■ Required action
With the images removed, reproduce each entry below word for word.

■ Records for the task

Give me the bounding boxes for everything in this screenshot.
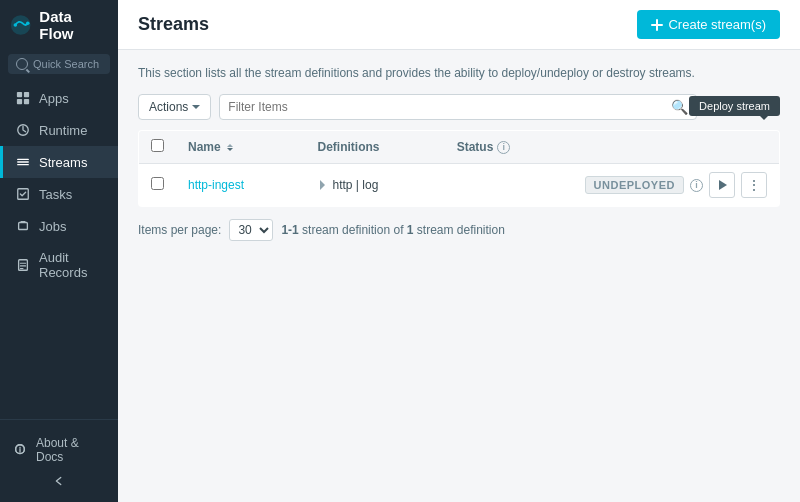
apps-label: Apps (39, 91, 69, 106)
stream-name-cell: http-ingest (176, 164, 306, 207)
chevron-right-icon (320, 180, 325, 190)
svg-rect-5 (17, 99, 22, 104)
total-count: 1 (407, 223, 414, 237)
collapse-sidebar-button[interactable] (12, 470, 106, 492)
audit-icon (15, 257, 31, 273)
expand-definitions-button[interactable] (318, 178, 327, 192)
runtime-label: Runtime (39, 123, 87, 138)
sidebar-item-runtime[interactable]: Runtime (0, 114, 118, 146)
jobs-label: Jobs (39, 219, 66, 234)
refresh-label: Refresh (730, 100, 772, 114)
sidebar-item-streams[interactable]: Streams (0, 146, 118, 178)
row-checkbox[interactable] (151, 177, 164, 190)
create-button-label: Create stream(s) (668, 17, 766, 32)
row-info-button[interactable]: i (690, 179, 703, 192)
select-all-checkbox[interactable] (151, 139, 164, 152)
sidebar: Data Flow Quick Search Apps (0, 0, 118, 502)
search-label: Quick Search (33, 58, 99, 70)
status-cell: UNDEPLOYED i ⋮ (445, 164, 780, 207)
items-per-page-label: Items per page: (138, 223, 221, 237)
plus-icon (651, 19, 663, 31)
table-header-row: Name Definitions Status (139, 131, 780, 164)
svg-point-2 (26, 21, 30, 25)
search-icon (16, 58, 28, 70)
sidebar-item-tasks[interactable]: Tasks (0, 178, 118, 210)
definitions-cell: http | log (306, 164, 445, 207)
svg-rect-6 (24, 99, 29, 104)
definitions-header-label: Definitions (318, 140, 380, 154)
apps-icon (15, 90, 31, 106)
actions-label: Actions (149, 100, 188, 114)
pagination-row: Items per page: 30 1-1 stream definition… (138, 219, 780, 241)
jobs-icon (15, 218, 31, 234)
create-stream-button[interactable]: Create stream(s) (637, 10, 780, 39)
status-header-label: Status (457, 140, 494, 154)
main-content: Streams Create stream(s) This section li… (118, 0, 800, 502)
content-area: This section lists all the stream defini… (118, 50, 800, 502)
search-icon: 🔍 (671, 99, 688, 115)
total-label: stream definition (417, 223, 505, 237)
page-title: Streams (138, 14, 209, 35)
pagination-range: 1-1 stream definition of 1 stream defini… (281, 223, 504, 237)
sidebar-item-apps[interactable]: Apps (0, 82, 118, 114)
tasks-label: Tasks (39, 187, 72, 202)
svg-point-1 (14, 23, 18, 27)
stream-name-link[interactable]: http-ingest (188, 178, 244, 192)
nav-items: Apps Runtime Streams (0, 82, 118, 419)
app-header: Data Flow (0, 0, 118, 50)
of-text: stream definition of (302, 223, 407, 237)
svg-rect-9 (19, 223, 28, 230)
audit-records-label: Audit Records (39, 250, 106, 280)
tasks-icon (15, 186, 31, 202)
name-column-header[interactable]: Name (176, 131, 306, 164)
docs-icon (12, 442, 28, 458)
streams-label: Streams (39, 155, 87, 170)
status-info-icon[interactable]: i (497, 141, 510, 154)
svg-rect-3 (17, 92, 22, 97)
refresh-icon (710, 98, 728, 116)
definitions-value: http | log (333, 178, 379, 192)
sort-icon (227, 144, 233, 151)
range-text: 1-1 (281, 223, 298, 237)
app-name: Data Flow (39, 8, 108, 42)
sort-up-icon (227, 144, 233, 147)
about-docs-label: About & Docs (36, 436, 106, 464)
search-box[interactable]: Quick Search (8, 54, 110, 74)
chevron-down-icon (192, 105, 200, 109)
sidebar-item-audit-records[interactable]: Audit Records (0, 242, 118, 288)
description-text: This section lists all the stream defini… (138, 66, 780, 80)
deploy-row-button[interactable] (709, 172, 735, 198)
runtime-icon (15, 122, 31, 138)
filter-box: 🔍 (219, 94, 697, 120)
name-header-label: Name (188, 140, 221, 154)
svg-rect-4 (24, 92, 29, 97)
logo-icon (10, 14, 31, 36)
page-header: Streams Create stream(s) (118, 0, 800, 50)
per-page-select[interactable]: 30 (229, 219, 273, 241)
about-docs-item[interactable]: About & Docs (12, 430, 106, 470)
refresh-button[interactable]: Refresh (705, 95, 780, 119)
sort-down-icon (227, 148, 233, 151)
more-actions-button[interactable]: ⋮ (741, 172, 767, 198)
play-icon (719, 180, 727, 190)
select-all-column (139, 131, 177, 164)
table-row: http-ingest http | log (139, 164, 780, 207)
status-badge: UNDEPLOYED (585, 176, 684, 194)
sidebar-footer: About & Docs (0, 419, 118, 502)
toolbar: Actions 🔍 Refresh (138, 94, 780, 120)
streams-icon (15, 154, 31, 170)
filter-input[interactable] (228, 100, 666, 114)
status-column-header: Status i (445, 131, 780, 164)
definitions-column-header: Definitions (306, 131, 445, 164)
streams-table: Name Definitions Status (138, 130, 780, 207)
row-checkbox-cell (139, 164, 177, 207)
ellipsis-icon: ⋮ (747, 177, 761, 193)
sidebar-item-jobs[interactable]: Jobs (0, 210, 118, 242)
actions-button[interactable]: Actions (138, 94, 211, 120)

■ Result of the task
Give me the bounding boxes for everything in this screenshot.
apps-label: Apps (39, 91, 69, 106)
stream-name-cell: http-ingest (176, 164, 306, 207)
chevron-right-icon (320, 180, 325, 190)
svg-rect-5 (17, 99, 22, 104)
total-count: 1 (407, 223, 414, 237)
collapse-sidebar-button[interactable] (12, 470, 106, 492)
audit-icon (15, 257, 31, 273)
expand-definitions-button[interactable] (318, 178, 327, 192)
runtime-label: Runtime (39, 123, 87, 138)
sidebar-item-runtime[interactable]: Runtime (0, 114, 118, 146)
jobs-label: Jobs (39, 219, 66, 234)
refresh-label: Refresh (730, 100, 772, 114)
sidebar-item-streams[interactable]: Streams (0, 146, 118, 178)
row-checkbox[interactable] (151, 177, 164, 190)
create-button-label: Create stream(s) (668, 17, 766, 32)
row-info-button[interactable]: i (690, 179, 703, 192)
select-all-checkbox[interactable] (151, 139, 164, 152)
sidebar: Data Flow Quick Search Apps (0, 0, 118, 502)
search-label: Quick Search (33, 58, 99, 70)
status-cell: UNDEPLOYED i ⋮ (445, 164, 780, 207)
items-per-page-label: Items per page: (138, 223, 221, 237)
plus-icon (651, 19, 663, 31)
table-header-row: Name Definitions Status (139, 131, 780, 164)
svg-point-2 (26, 21, 30, 25)
search-icon (16, 58, 28, 70)
sidebar-item-tasks[interactable]: Tasks (0, 178, 118, 210)
definitions-cell: http | log (306, 164, 445, 207)
svg-rect-6 (24, 99, 29, 104)
definitions-header-label: Definitions (318, 140, 380, 154)
apps-icon (15, 90, 31, 106)
actions-label: Actions (149, 100, 188, 114)
pagination-row: Items per page: 30 1-1 stream definition… (138, 219, 780, 241)
jobs-icon (15, 218, 31, 234)
create-stream-button[interactable]: Create stream(s) (637, 10, 780, 39)
status-header-label: Status (457, 140, 494, 154)
main-content: Streams Create stream(s) This section li… (118, 0, 800, 502)
content-area: This section lists all the stream defini… (118, 50, 800, 502)
search-icon: 🔍 (671, 99, 688, 115)
total-label: stream definition (417, 223, 505, 237)
page-title: Streams (138, 14, 209, 35)
pagination-range: 1-1 stream definition of 1 stream defini… (281, 223, 504, 237)
sidebar-item-apps[interactable]: Apps (0, 82, 118, 114)
tasks-label: Tasks (39, 187, 72, 202)
svg-point-1 (14, 23, 18, 27)
stream-name-link[interactable]: http-ingest (188, 178, 244, 192)
nav-items: Apps Runtime Streams (0, 82, 118, 419)
app-header: Data Flow (0, 0, 118, 50)
of-text: stream definition of (302, 223, 407, 237)
svg-rect-9 (19, 223, 28, 230)
audit-records-label: Audit Records (39, 250, 106, 280)
tasks-icon (15, 186, 31, 202)
name-column-header[interactable]: Name (176, 131, 306, 164)
docs-icon (12, 442, 28, 458)
streams-label: Streams (39, 155, 87, 170)
status-info-icon[interactable]: i (497, 141, 510, 154)
svg-rect-3 (17, 92, 22, 97)
refresh-icon (710, 98, 728, 116)
definitions-value: http | log (333, 178, 379, 192)
sort-icon (227, 144, 233, 151)
range-text: 1-1 (281, 223, 298, 237)
app-name: Data Flow (39, 8, 108, 42)
sort-up-icon (227, 144, 233, 147)
about-docs-label: About & Docs (36, 436, 106, 464)
search-box[interactable]: Quick Search (8, 54, 110, 74)
chevron-down-icon (192, 105, 200, 109)
sidebar-item-audit-records[interactable]: Audit Records (0, 242, 118, 288)
description-text: This section lists all the stream defini… (138, 66, 780, 80)
deploy-row-button[interactable] (709, 172, 735, 198)
runtime-icon (15, 122, 31, 138)
filter-box: 🔍 (219, 94, 697, 120)
name-header-label: Name (188, 140, 221, 154)
svg-rect-4 (24, 92, 29, 97)
logo-icon (10, 14, 31, 36)
page-header: Streams Create stream(s) (118, 0, 800, 50)
per-page-select[interactable]: 30 (229, 219, 273, 241)
about-docs-item[interactable]: About & Docs (12, 430, 106, 470)
refresh-button[interactable]: Refresh (705, 95, 780, 119)
sort-down-icon (227, 148, 233, 151)
more-actions-button[interactable]: ⋮ (741, 172, 767, 198)
play-icon (719, 180, 727, 190)
select-all-column (139, 131, 177, 164)
table-row: http-ingest http | log (139, 164, 780, 207)
status-badge: UNDEPLOYED (585, 176, 684, 194)
sidebar-footer: About & Docs (0, 419, 118, 502)
toolbar: Actions 🔍 Refresh (138, 94, 780, 120)
streams-icon (15, 154, 31, 170)
filter-input[interactable] (228, 100, 666, 114)
status-column-header: Status i (445, 131, 780, 164)
definitions-column-header: Definitions (306, 131, 445, 164)
streams-table: Name Definitions Status (138, 130, 780, 207)
row-checkbox-cell (139, 164, 177, 207)
ellipsis-icon: ⋮ (747, 177, 761, 193)
sidebar-item-jobs[interactable]: Jobs (0, 210, 118, 242)
actions-button[interactable]: Actions (138, 94, 211, 120)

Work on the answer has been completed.